SECURITIES AND EXCHANGE COMMISSION

Washington, D.C. 20549

 

 

FORM 8-K

 

 

CURRENT REPORT

Pursuant to Section 13 OR 15(d) of the

Securities Exchange Act of 1934

Date of Report

(Date of earliest event reported)

April 20, 2012

 

 

PRO-DEX, INC.

(Exact name of registrant as specified in its charter)

 

 

 

COLORADO   0-14942   84-1261240

(State or other jurisdiction

of incorporation)

 

(Commission

File Number)

 

(I.R.S. Employer

Identification Number)

2361 McGaw Avenue

Irvine, Ca. 92614

(Address of principal executive offices, zip code)

(949) 769-3200

(Registrant’s telephone number, including area code)

 

 

Check the appropriate box below if the Form 8-K filing is intended to simultaneously satisfy the filing obligation of the registrant under any of the following provisions ( see General Instruction A.2. below):

 

¨ Written communications pursuant to Rule 425 under the Securities Act (17 CFR 230.425)

 

¨ Soliciting material pursuant to Rule 14a-12 under the Exchange Act (17 CFR 240.14a-12)

 

¨ Pre-commencement communications pursuant to Rule 14d-2(b) under the Exchange Act (17 CFR 240.14d-2(b))

 

¨ Pre-commencement communications pursuant to Rule 13e-4(c) under the Exchange Act (17 CFR 240.13e-4(c))

 

 

 


Item 5.02 Departure of Directors or Certain Officers; Election of Directors; Appointment of Certain Officers; Compensatory Arrangements of Certain Officers.

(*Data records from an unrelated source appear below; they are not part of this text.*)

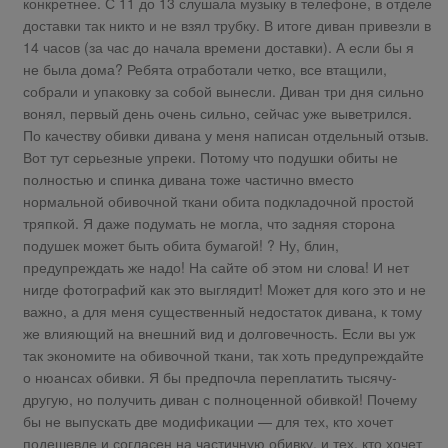
конкретнее. С 11 до 13 слушала музыку в телефоне, в отделе
доставки так никто и не взял трубку. В итоге диван привезли в
14 часов (за час до начала времени доставки). А если бы я
не была дома? Ребята отработали четко, все втащили,
собрали и упаковку за собой вынесли. Диван три дня сильно
вонял, первый день очень сильно, сейчас уже выветрился.
По качеству обивки дивана у меня написан отдельный отзыв.
Вот тут серьезные упреки. Потому что подушки обиты не
полностью и спинка дивана тоже частично вместо
нормальной обивочной ткани обита подкладочной простой
тряпкой. Я даже подумать не могла, что задняя сторона
подушек может быть обита бумагой! ? Ну, блин,
предупреждать же надо! На сайте об этом ни слова! И нет
нигде фотографий как это выглядит! Может для кого это и не
важно, а для меня существенный недостаток дивана, к тому
же влияющий на внешний вид и долговечность. Если вы уж
так экономите на обивочной ткани, так хоть предупреждайте
о нюансах обивки. Я бы предпочла переплатить тысячу-
другую, но получить диван с полноценной обивкой! Почему
бы не выпускать две модификации — для тех, кто хочет
подешевле и согласен на частичную обивку, и тех, кто хочет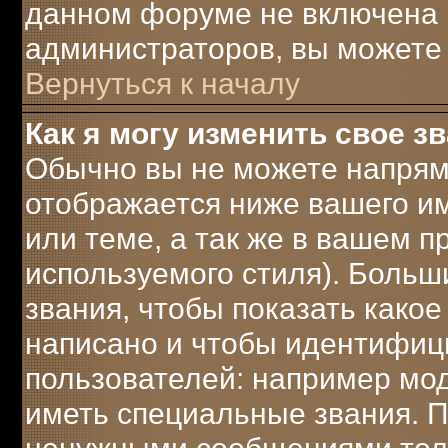
данном форуме не включена 
администраторов, вы можете 
Вернуться к началу
Как я могу изменить свое з
Обычно вы не можете напрям
отображается ниже вашего и
или теме, а так же в вашем п
используемого стиля). Боль
звания, чтобы показать како
написано и чтобы идентифиц
пользователей: например мо
иметь специальные звания. 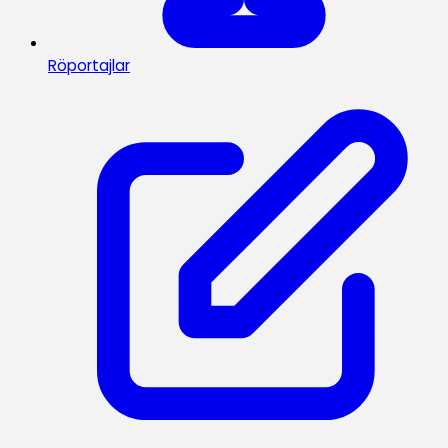
Röportajlar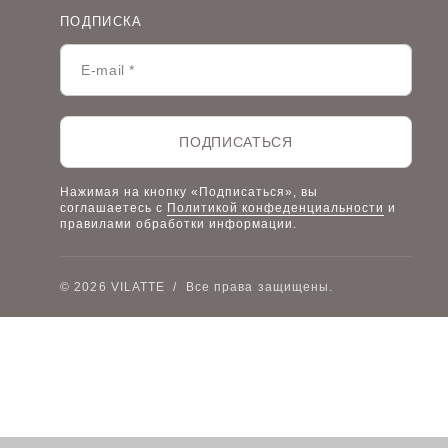
Политика конфиденциальности
Условия сотрудничества
ПОДПИСКА
Контакты
Таблицы размеров
Наши дилеры
Lookbook
Честный знак
Наш розничный интернет-магазин
ПОДПИСАТЬСЯ
Работа в компании
Нажимая на кнопку «Подписаться», вы
соглашаетесь с
Политикой конфеденциальности
и
правилами обработки информации.
© 2026 VILATTE
/
Все права защищены.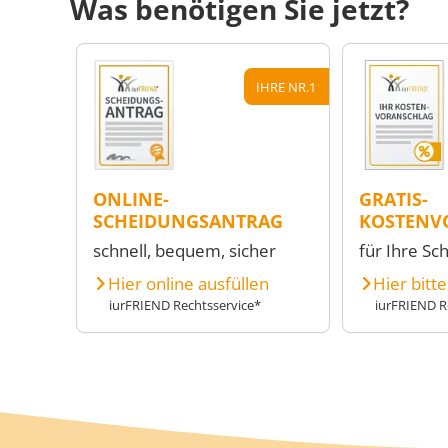
Was benötigen Sie jetzt?
IHRE NR.1
ONLINE-
GRATIS-
SCHEIDUNGSANTRAG
KOSTENV
schnell, bequem, sicher
für Ihre Sc
Hier online ausfüllen
Hier bitt
iurFRIEND Rechtsservice*
iurFRIEND R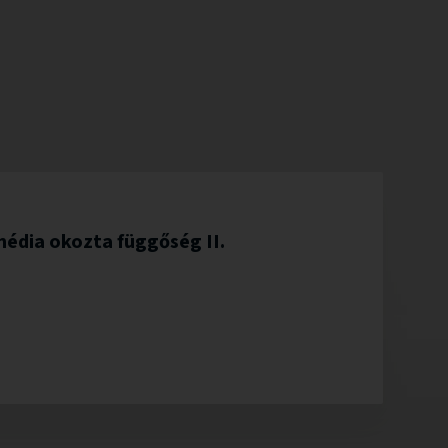
média okozta függőség II.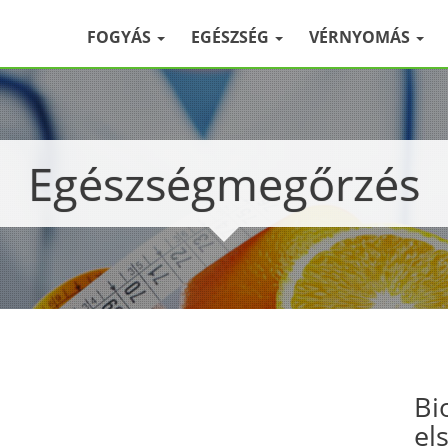
FOGYÁS
EGÉSZSÉG
VÉRNYOMÁS
Egészségmegőrzés
Bi
el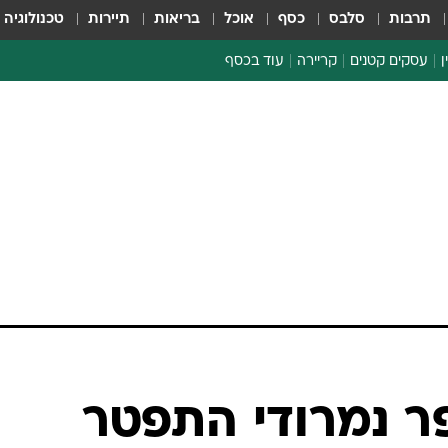
תרבות
סלבס
כסף
אוכל
בריאות
תיירות
טכנולוגיה
ן
עסקים קטנים
קריירה
עוד בכסף
חינוך פיננסי
כסף עולמי
דין וחשבון
קריפטו
ספורט ביזנס
פר נמרודי התפטר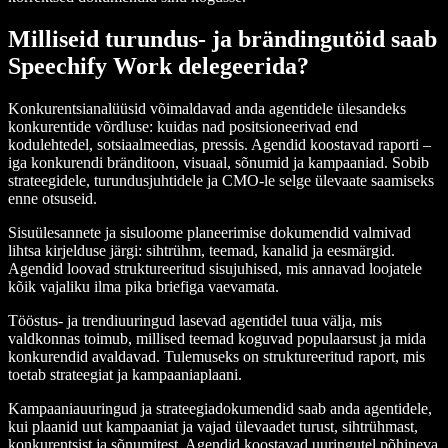
Milliseid turundus- ja brändingutöid saab
Speechify Work delegeerida?
Konkurentsianalüüsid võimaldavad anda agentidele ülesandeks
konkurentide võrdluse: kuidas nad positsioneerivad end
kodulehtedel, sotsiaalmeedias, pressis. Agendid koostavad raporti –
iga konkurendi bränditoon, visuaal, sõnumid ja kampaaniad. Sobib
strateegidele, turundusjuhtidele ja CMO-le selge ülevaate saamiseks
enne otsuseid.
Sisuülesannete ja sisuloome planeerimise dokumendid valmivad
lihtsa kirjelduse järgi: sihtrühm, teemad, kanalid ja eesmärgid.
Agendid loovad struktureeritud sisujuhised, mis annavad loojatele
kõik vajaliku ilma pika briefiga vaevamata.
Tööstus- ja trendiuuringud lasevad agentidel tuua välja, mis
valdkonnas toimub, millised teemad koguvad populaarsust ja mida
konkurendid avaldavad. Tulemuseks on struktureeritud raport, mis
toetab strateegiat ja kampaaniaplaani.
Kampaaniauuringud ja strateegiadokumendid saab anda agentidele,
kui plaanid uut kampaaniat ja vajad ülevaadet turust, sihtrühmast,
konkurentsist ja sõnumitest. Agendid koostavad uuringutel põhineva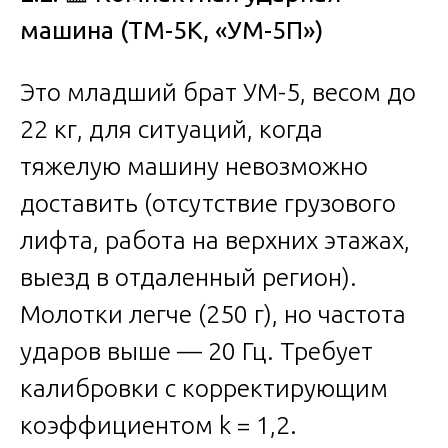
машина (ТМ-5К, «УМ-5П»)
Это младший брат УМ-5, весом до
22 кг, для ситуаций, когда
тяжелую машину невозможно
доставить (отсутствие грузового
лифта, работа на верхних этажах,
выезд в отдаленный регион).
Молотки легче (250 г), но частота
ударов выше — 20 Гц. Требует
калибровки с корректирующим
коэффициентом k = 1,2.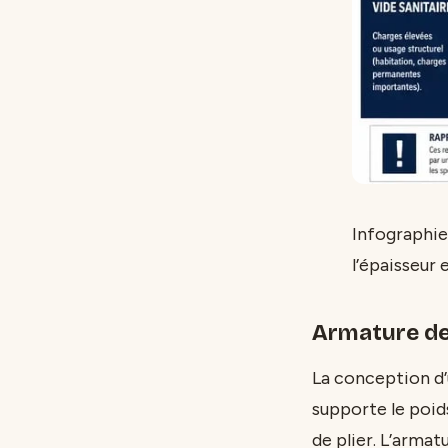
Infographie
l’épaisseur 
Armature de 
La conception d’u
supporte le poid
de plier. L’arma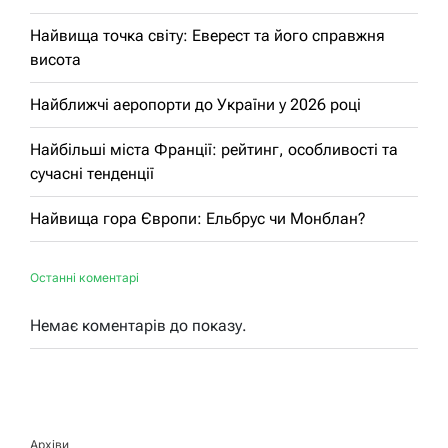
Найвища точка світу: Еверест та його справжня
висота
Найближчі аеропорти до України у 2026 році
Найбільші міста Франції: рейтинг, особливості та
сучасні тенденції
Найвища гора Європи: Ельбрус чи Монблан?
Останні коментарі
Немає коментарів до показу.
Архіви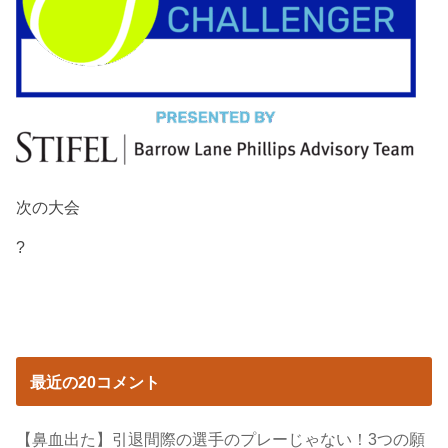
次の大会
?
最近の20コメント
【鼻血出た】引退間際の選手のプレーじゃない！3つの願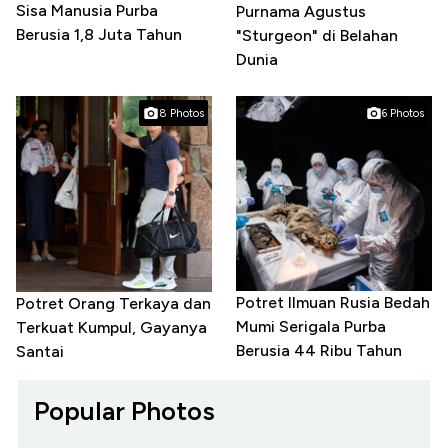
Sisa Manusia Purba
Purnama Agustus
Berusia 1,8 Juta Tahun
"Sturgeon" di Belahan
Dunia
8 Photos
6 Photos
Potret Ilmuan Rusia Bedah
Potret Orang Terkaya dan
Mumi Serigala Purba
Terkuat Kumpul, Gayanya
Berusia 44 Ribu Tahun
Santai
Popular Photos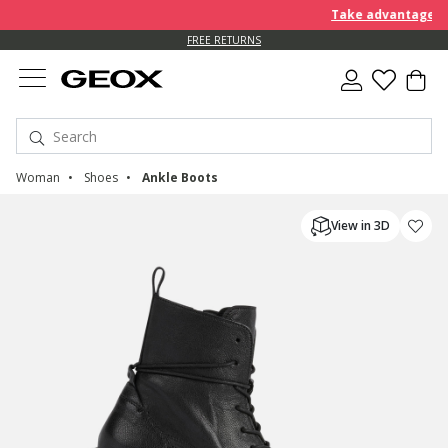
Take advantage of an EX
FREE RETURNS
Woman
Shoes
Ankle Boots
View in 3D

Resignation of Chief Executive Officer, President and Director.

On April 20, 2012, Pro-Dex, Inc. (the “Company”) reported that Mark P. Murphy, the Company’s Chief Executive Officer, President and a member of the Company’s Board of Directors (the “Board”), resigned from all of his positions with the Company, effective April 20, 2012 (the “Separation Date”). On April 20, 2012, the Company and Mr. Murphy entered into a Separation Agreement and General Release of All Claims (“Separation Agreement”) concerning the conclusion of Mr. Murphy’s employment services with the Company. A complete copy of the Separation Agreement is attached to this report as Exhibit 10.1 and the summary set forth below is qualified in its entirety by the full text of the Separation Agreement.

Under the terms of the Separation Agreement, Mr. Murphy will be paid all unpaid base salary, unreimbursed business expenses, less state and federal taxes and other required withholding, for the period through the Separation Date.

Provided that the Separation Agreement has not been revoked by Mr. Murphy prior to the expiration of the seven day revocation period described below, the Company will, among other things, also: (i) pay Mr. Murphy severance compensation in the gross amount of $300,000, in accordance with the terms of the employment letter agreement dated July 14, 2010 by and between Mr. Murphy and the Company; and (ii) provided Mr. Murphy elected coverage under the Company’s group health insurance program prior to the Separation Date and makes a timely election for continued coverage pursuant to COBRA, continue to pay the Company’s portion of the monthly premiums for such continued coverage under the Company’s group health insurance program for a period from the Separation Date through March 31, 2013.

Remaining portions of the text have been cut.